WHAT IS EXPECTED: Set down exactly the lines from the one containing "Outline anything matching" to the final line of the records below, with every picture omitted.

Collected data entries
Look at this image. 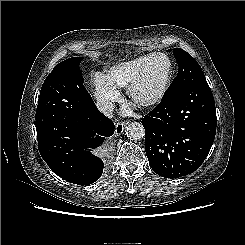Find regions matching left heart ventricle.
<instances>
[{
    "instance_id": "left-heart-ventricle-1",
    "label": "left heart ventricle",
    "mask_w": 245,
    "mask_h": 245,
    "mask_svg": "<svg viewBox=\"0 0 245 245\" xmlns=\"http://www.w3.org/2000/svg\"><path fill=\"white\" fill-rule=\"evenodd\" d=\"M167 70V61L163 57H154L150 60L143 84L138 91L140 99H148L156 94L164 79Z\"/></svg>"
}]
</instances>
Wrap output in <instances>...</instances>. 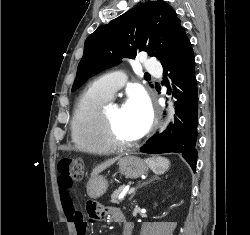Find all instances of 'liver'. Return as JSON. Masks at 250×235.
Here are the masks:
<instances>
[{"instance_id":"6515ba94","label":"liver","mask_w":250,"mask_h":235,"mask_svg":"<svg viewBox=\"0 0 250 235\" xmlns=\"http://www.w3.org/2000/svg\"><path fill=\"white\" fill-rule=\"evenodd\" d=\"M120 159V156L107 160L106 162L98 165L97 167H95L91 173V177H95L97 176L99 173H101L102 171H104L106 168L110 167L111 165H113L117 160Z\"/></svg>"}]
</instances>
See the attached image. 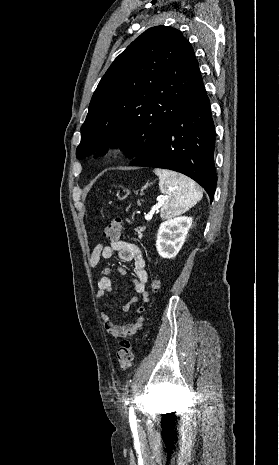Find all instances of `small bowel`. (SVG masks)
Returning a JSON list of instances; mask_svg holds the SVG:
<instances>
[{"instance_id": "c3829d8e", "label": "small bowel", "mask_w": 279, "mask_h": 465, "mask_svg": "<svg viewBox=\"0 0 279 465\" xmlns=\"http://www.w3.org/2000/svg\"><path fill=\"white\" fill-rule=\"evenodd\" d=\"M117 256L121 261L132 262L133 272L135 279L133 280L134 290L141 296V299L145 302L149 301V294L146 291V284L148 282V273L145 269V259L140 248L130 242L122 240H113L109 244L100 242L93 249L89 264L92 268H96L99 265L101 259H112ZM120 274H124L123 268L118 269ZM112 270L111 268H105L103 275L98 281L96 297L103 299L108 293L112 291L113 283L110 277ZM139 298L134 296L131 297L126 304L122 307L123 311H128L131 306L138 302ZM145 312L144 307H139L137 313L140 314L135 321L126 325H118L114 323L112 317L108 314L102 313L101 319L103 327L106 333L113 339L119 340L124 339L130 335L136 334L143 327L144 317L142 314Z\"/></svg>"}]
</instances>
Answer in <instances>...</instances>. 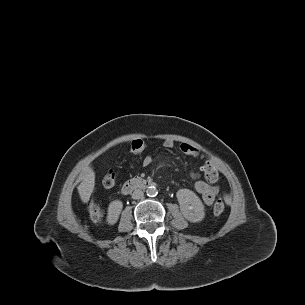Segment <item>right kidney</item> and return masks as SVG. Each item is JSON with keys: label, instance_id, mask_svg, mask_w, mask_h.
<instances>
[{"label": "right kidney", "instance_id": "right-kidney-1", "mask_svg": "<svg viewBox=\"0 0 305 305\" xmlns=\"http://www.w3.org/2000/svg\"><path fill=\"white\" fill-rule=\"evenodd\" d=\"M122 208H123V203L120 200H114L109 204L107 211L108 224L114 225L118 221Z\"/></svg>", "mask_w": 305, "mask_h": 305}]
</instances>
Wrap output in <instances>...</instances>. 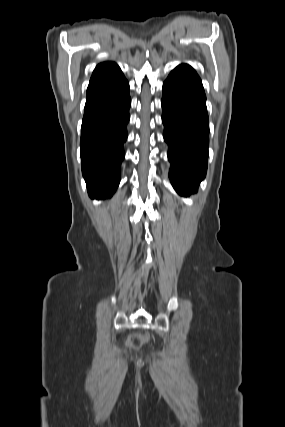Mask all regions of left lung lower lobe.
Masks as SVG:
<instances>
[{"instance_id":"left-lung-lower-lobe-1","label":"left lung lower lobe","mask_w":285,"mask_h":427,"mask_svg":"<svg viewBox=\"0 0 285 427\" xmlns=\"http://www.w3.org/2000/svg\"><path fill=\"white\" fill-rule=\"evenodd\" d=\"M162 109L169 177L178 194L189 196L205 178L209 143L206 96L191 66L181 64L169 74L163 84Z\"/></svg>"}]
</instances>
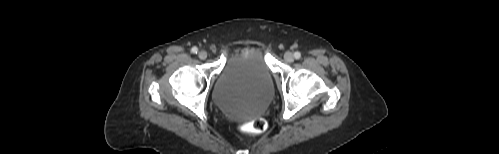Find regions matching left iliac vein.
Masks as SVG:
<instances>
[{
	"label": "left iliac vein",
	"mask_w": 499,
	"mask_h": 154,
	"mask_svg": "<svg viewBox=\"0 0 499 154\" xmlns=\"http://www.w3.org/2000/svg\"><path fill=\"white\" fill-rule=\"evenodd\" d=\"M284 58L286 61L288 62H293L294 61V55L292 52L290 51H287L285 54H284Z\"/></svg>",
	"instance_id": "1"
}]
</instances>
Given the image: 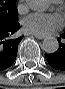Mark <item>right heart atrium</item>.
Returning <instances> with one entry per match:
<instances>
[{
	"label": "right heart atrium",
	"mask_w": 65,
	"mask_h": 89,
	"mask_svg": "<svg viewBox=\"0 0 65 89\" xmlns=\"http://www.w3.org/2000/svg\"><path fill=\"white\" fill-rule=\"evenodd\" d=\"M18 9H19V11H21V12L26 11V9H27V4H26V2H24V1L20 2L19 5H18Z\"/></svg>",
	"instance_id": "obj_1"
}]
</instances>
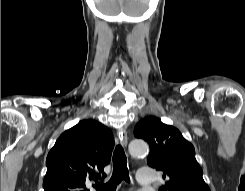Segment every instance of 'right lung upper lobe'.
I'll list each match as a JSON object with an SVG mask.
<instances>
[{
    "mask_svg": "<svg viewBox=\"0 0 245 191\" xmlns=\"http://www.w3.org/2000/svg\"><path fill=\"white\" fill-rule=\"evenodd\" d=\"M114 147L111 131L95 120H83L60 135L50 150L44 191H88L91 181L103 179Z\"/></svg>",
    "mask_w": 245,
    "mask_h": 191,
    "instance_id": "cb5924a9",
    "label": "right lung upper lobe"
}]
</instances>
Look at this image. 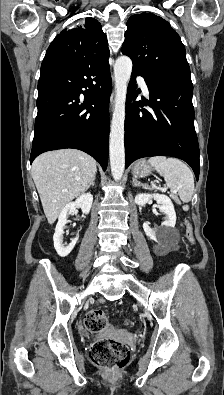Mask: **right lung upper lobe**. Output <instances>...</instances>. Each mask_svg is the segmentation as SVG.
<instances>
[{
    "label": "right lung upper lobe",
    "mask_w": 224,
    "mask_h": 395,
    "mask_svg": "<svg viewBox=\"0 0 224 395\" xmlns=\"http://www.w3.org/2000/svg\"><path fill=\"white\" fill-rule=\"evenodd\" d=\"M109 48L101 24L88 17L79 27L64 29L46 51L44 60L54 59L80 68L108 63Z\"/></svg>",
    "instance_id": "obj_1"
}]
</instances>
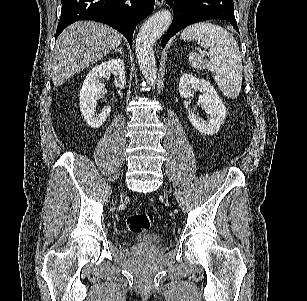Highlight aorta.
<instances>
[{
  "instance_id": "1",
  "label": "aorta",
  "mask_w": 307,
  "mask_h": 301,
  "mask_svg": "<svg viewBox=\"0 0 307 301\" xmlns=\"http://www.w3.org/2000/svg\"><path fill=\"white\" fill-rule=\"evenodd\" d=\"M173 14L170 10H158L147 18L136 36L135 52L138 66L148 84H155L157 78L156 60L153 46L168 30Z\"/></svg>"
}]
</instances>
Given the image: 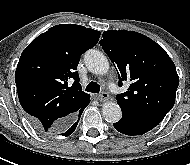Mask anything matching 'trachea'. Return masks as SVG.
Returning a JSON list of instances; mask_svg holds the SVG:
<instances>
[{
  "label": "trachea",
  "instance_id": "trachea-1",
  "mask_svg": "<svg viewBox=\"0 0 190 165\" xmlns=\"http://www.w3.org/2000/svg\"><path fill=\"white\" fill-rule=\"evenodd\" d=\"M86 91L87 92H91V93H99L100 91V85L96 82H90L87 86H86Z\"/></svg>",
  "mask_w": 190,
  "mask_h": 165
}]
</instances>
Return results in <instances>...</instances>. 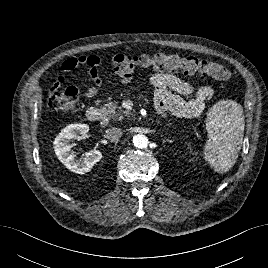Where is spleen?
Wrapping results in <instances>:
<instances>
[{
    "instance_id": "obj_1",
    "label": "spleen",
    "mask_w": 268,
    "mask_h": 268,
    "mask_svg": "<svg viewBox=\"0 0 268 268\" xmlns=\"http://www.w3.org/2000/svg\"><path fill=\"white\" fill-rule=\"evenodd\" d=\"M244 113L242 106L232 100H221L207 113L208 140L204 159L214 171L226 173L235 164L243 141Z\"/></svg>"
}]
</instances>
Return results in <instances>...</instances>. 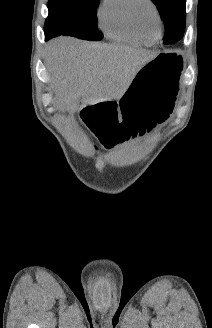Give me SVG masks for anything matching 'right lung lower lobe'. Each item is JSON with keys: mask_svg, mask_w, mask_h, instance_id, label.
Wrapping results in <instances>:
<instances>
[{"mask_svg": "<svg viewBox=\"0 0 212 328\" xmlns=\"http://www.w3.org/2000/svg\"><path fill=\"white\" fill-rule=\"evenodd\" d=\"M45 36H46V39H49V36L47 34H45Z\"/></svg>", "mask_w": 212, "mask_h": 328, "instance_id": "98d812e1", "label": "right lung lower lobe"}]
</instances>
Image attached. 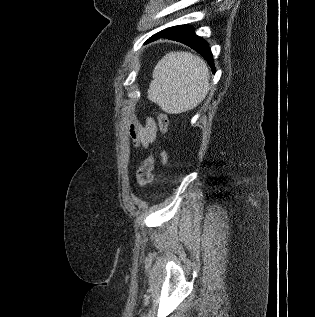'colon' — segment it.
<instances>
[{
	"label": "colon",
	"mask_w": 315,
	"mask_h": 317,
	"mask_svg": "<svg viewBox=\"0 0 315 317\" xmlns=\"http://www.w3.org/2000/svg\"><path fill=\"white\" fill-rule=\"evenodd\" d=\"M169 124L168 115L161 111L158 116V125L159 129L162 135H164L167 132ZM154 169H155V153H151L147 156V158L144 160L143 164L140 166V168L137 171L136 178H137V184L140 188H143L147 185H149L154 178Z\"/></svg>",
	"instance_id": "colon-1"
}]
</instances>
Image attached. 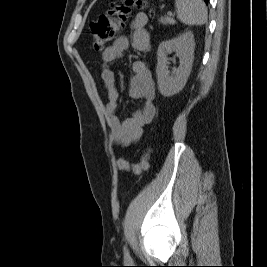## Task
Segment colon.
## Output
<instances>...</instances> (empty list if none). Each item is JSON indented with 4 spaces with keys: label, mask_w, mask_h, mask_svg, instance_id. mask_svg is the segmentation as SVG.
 Listing matches in <instances>:
<instances>
[{
    "label": "colon",
    "mask_w": 267,
    "mask_h": 267,
    "mask_svg": "<svg viewBox=\"0 0 267 267\" xmlns=\"http://www.w3.org/2000/svg\"><path fill=\"white\" fill-rule=\"evenodd\" d=\"M138 0H126L122 4H113L108 13L99 16L91 22L93 45L97 51H102L120 31L124 21L130 14L132 7L141 5ZM149 151H146L138 163H130L125 159H118L117 166L122 171L141 174L148 168Z\"/></svg>",
    "instance_id": "1"
}]
</instances>
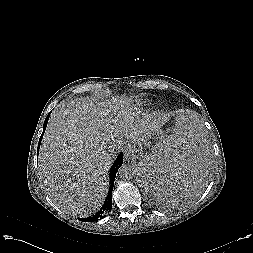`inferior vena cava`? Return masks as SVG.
<instances>
[{
    "mask_svg": "<svg viewBox=\"0 0 253 253\" xmlns=\"http://www.w3.org/2000/svg\"><path fill=\"white\" fill-rule=\"evenodd\" d=\"M119 147H117V146H113L112 148H110L108 151L109 152H111V153H113V152H118L119 151Z\"/></svg>",
    "mask_w": 253,
    "mask_h": 253,
    "instance_id": "602c4592",
    "label": "inferior vena cava"
}]
</instances>
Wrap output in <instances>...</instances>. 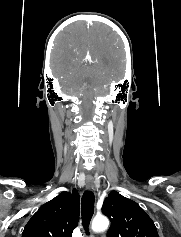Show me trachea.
<instances>
[{
    "mask_svg": "<svg viewBox=\"0 0 181 237\" xmlns=\"http://www.w3.org/2000/svg\"><path fill=\"white\" fill-rule=\"evenodd\" d=\"M82 210V225L86 230V234H89L88 227L90 220L94 213V194L91 191H86L81 200Z\"/></svg>",
    "mask_w": 181,
    "mask_h": 237,
    "instance_id": "trachea-1",
    "label": "trachea"
}]
</instances>
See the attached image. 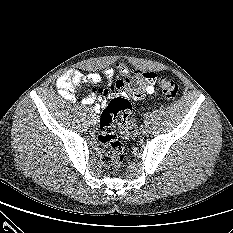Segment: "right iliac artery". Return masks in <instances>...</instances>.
I'll list each match as a JSON object with an SVG mask.
<instances>
[{
    "label": "right iliac artery",
    "instance_id": "right-iliac-artery-1",
    "mask_svg": "<svg viewBox=\"0 0 233 233\" xmlns=\"http://www.w3.org/2000/svg\"><path fill=\"white\" fill-rule=\"evenodd\" d=\"M86 111H87V113H88L89 115H92V114H93V109H92V108H87Z\"/></svg>",
    "mask_w": 233,
    "mask_h": 233
}]
</instances>
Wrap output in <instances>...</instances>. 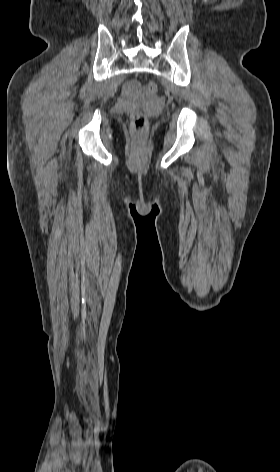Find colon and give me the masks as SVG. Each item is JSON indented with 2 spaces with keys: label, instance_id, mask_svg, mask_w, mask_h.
<instances>
[{
  "label": "colon",
  "instance_id": "colon-1",
  "mask_svg": "<svg viewBox=\"0 0 280 472\" xmlns=\"http://www.w3.org/2000/svg\"><path fill=\"white\" fill-rule=\"evenodd\" d=\"M146 88L148 92L155 93L157 91V84L155 82H149ZM131 124L136 137L142 138L145 136L148 128V120L144 113L139 110L133 111L131 113Z\"/></svg>",
  "mask_w": 280,
  "mask_h": 472
}]
</instances>
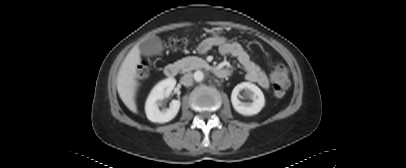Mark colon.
Returning <instances> with one entry per match:
<instances>
[{
  "label": "colon",
  "mask_w": 406,
  "mask_h": 168,
  "mask_svg": "<svg viewBox=\"0 0 406 168\" xmlns=\"http://www.w3.org/2000/svg\"><path fill=\"white\" fill-rule=\"evenodd\" d=\"M152 61L149 58L142 60L138 69V75L143 77L151 67ZM273 91L276 97L285 95L289 86V77L287 69L283 65H277L272 72Z\"/></svg>",
  "instance_id": "obj_1"
}]
</instances>
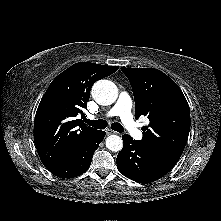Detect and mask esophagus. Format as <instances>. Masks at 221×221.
<instances>
[{"label": "esophagus", "instance_id": "obj_1", "mask_svg": "<svg viewBox=\"0 0 221 221\" xmlns=\"http://www.w3.org/2000/svg\"><path fill=\"white\" fill-rule=\"evenodd\" d=\"M105 132H106L107 135H111V134H115L116 133L112 129H106Z\"/></svg>", "mask_w": 221, "mask_h": 221}]
</instances>
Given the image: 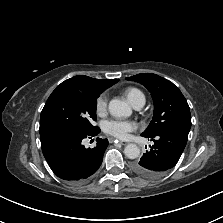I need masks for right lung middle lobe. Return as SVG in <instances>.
I'll use <instances>...</instances> for the list:
<instances>
[{
	"mask_svg": "<svg viewBox=\"0 0 223 223\" xmlns=\"http://www.w3.org/2000/svg\"><path fill=\"white\" fill-rule=\"evenodd\" d=\"M100 91L78 87H57L49 96L40 116V134L55 129L91 132L96 120Z\"/></svg>",
	"mask_w": 223,
	"mask_h": 223,
	"instance_id": "dd1d6c3e",
	"label": "right lung middle lobe"
}]
</instances>
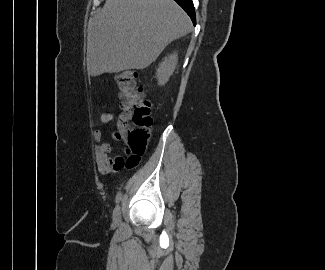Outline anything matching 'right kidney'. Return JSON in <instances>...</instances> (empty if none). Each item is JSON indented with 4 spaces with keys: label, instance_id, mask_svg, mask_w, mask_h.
Segmentation results:
<instances>
[{
    "label": "right kidney",
    "instance_id": "obj_1",
    "mask_svg": "<svg viewBox=\"0 0 325 270\" xmlns=\"http://www.w3.org/2000/svg\"><path fill=\"white\" fill-rule=\"evenodd\" d=\"M177 60V54L174 53L168 58H165V61L161 63L156 73L159 85H164L169 80V77L173 74L177 65Z\"/></svg>",
    "mask_w": 325,
    "mask_h": 270
}]
</instances>
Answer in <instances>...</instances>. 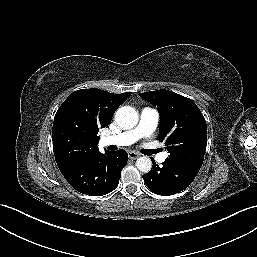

PROBLEM SOLUTION:
Outline anything matching 'right kidney'. Return JSON in <instances>...</instances> (empty if none). Each item is JSON indented with 4 spaces with keys: label, instance_id, mask_svg, mask_w, mask_h.
Segmentation results:
<instances>
[{
    "label": "right kidney",
    "instance_id": "obj_1",
    "mask_svg": "<svg viewBox=\"0 0 325 270\" xmlns=\"http://www.w3.org/2000/svg\"><path fill=\"white\" fill-rule=\"evenodd\" d=\"M177 60V54L174 53L168 58H165V61L161 63L156 73L159 85H164L169 80V77L173 74L177 65Z\"/></svg>",
    "mask_w": 325,
    "mask_h": 270
}]
</instances>
Answer in <instances>...</instances>. 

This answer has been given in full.